* _WHAT IS BEING ASKED_
The output should be every line below that includes the word "Transparência".

Collected data entries:

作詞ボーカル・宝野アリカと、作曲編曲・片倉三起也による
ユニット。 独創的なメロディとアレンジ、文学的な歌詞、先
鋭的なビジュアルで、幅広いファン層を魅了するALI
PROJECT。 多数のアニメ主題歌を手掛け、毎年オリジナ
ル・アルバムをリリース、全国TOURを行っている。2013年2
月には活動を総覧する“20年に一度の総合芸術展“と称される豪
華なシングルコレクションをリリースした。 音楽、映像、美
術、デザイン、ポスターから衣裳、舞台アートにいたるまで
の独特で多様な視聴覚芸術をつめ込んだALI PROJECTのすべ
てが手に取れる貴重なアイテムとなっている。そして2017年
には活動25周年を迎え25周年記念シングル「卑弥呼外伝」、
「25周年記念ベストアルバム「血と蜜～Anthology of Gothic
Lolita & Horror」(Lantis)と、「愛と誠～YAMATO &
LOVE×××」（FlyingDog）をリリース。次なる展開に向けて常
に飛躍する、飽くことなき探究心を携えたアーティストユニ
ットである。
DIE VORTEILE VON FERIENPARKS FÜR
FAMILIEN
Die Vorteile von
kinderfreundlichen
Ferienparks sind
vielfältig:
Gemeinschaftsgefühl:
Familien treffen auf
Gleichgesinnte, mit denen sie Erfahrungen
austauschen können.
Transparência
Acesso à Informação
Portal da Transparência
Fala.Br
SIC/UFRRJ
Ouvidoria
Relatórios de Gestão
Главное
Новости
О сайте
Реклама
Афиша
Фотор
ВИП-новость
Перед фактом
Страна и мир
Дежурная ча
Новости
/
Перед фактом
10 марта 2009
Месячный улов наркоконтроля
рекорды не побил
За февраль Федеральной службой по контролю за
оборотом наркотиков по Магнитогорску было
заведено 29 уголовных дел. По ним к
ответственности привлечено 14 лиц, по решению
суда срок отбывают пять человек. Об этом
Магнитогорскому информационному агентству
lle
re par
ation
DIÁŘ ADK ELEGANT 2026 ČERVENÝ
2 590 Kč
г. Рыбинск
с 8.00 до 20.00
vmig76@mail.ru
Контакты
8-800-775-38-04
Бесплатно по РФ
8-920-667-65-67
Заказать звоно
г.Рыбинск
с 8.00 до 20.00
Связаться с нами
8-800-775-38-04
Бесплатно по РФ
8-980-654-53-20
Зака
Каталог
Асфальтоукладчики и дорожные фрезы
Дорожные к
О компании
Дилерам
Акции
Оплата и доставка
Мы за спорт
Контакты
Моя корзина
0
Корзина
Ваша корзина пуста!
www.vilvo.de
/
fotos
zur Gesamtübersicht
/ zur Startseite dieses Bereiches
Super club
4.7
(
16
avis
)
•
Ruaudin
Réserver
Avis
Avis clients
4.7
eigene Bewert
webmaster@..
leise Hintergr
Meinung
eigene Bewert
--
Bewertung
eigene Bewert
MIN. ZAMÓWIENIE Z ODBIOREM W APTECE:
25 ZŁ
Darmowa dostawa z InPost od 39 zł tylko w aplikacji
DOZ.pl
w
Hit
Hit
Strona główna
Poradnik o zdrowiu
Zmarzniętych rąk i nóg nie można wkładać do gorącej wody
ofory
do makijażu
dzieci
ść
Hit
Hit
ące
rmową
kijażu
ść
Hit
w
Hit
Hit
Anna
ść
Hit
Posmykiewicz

* _ANSWER TO THE PROBLEM_
Transparência
Portal da Transparência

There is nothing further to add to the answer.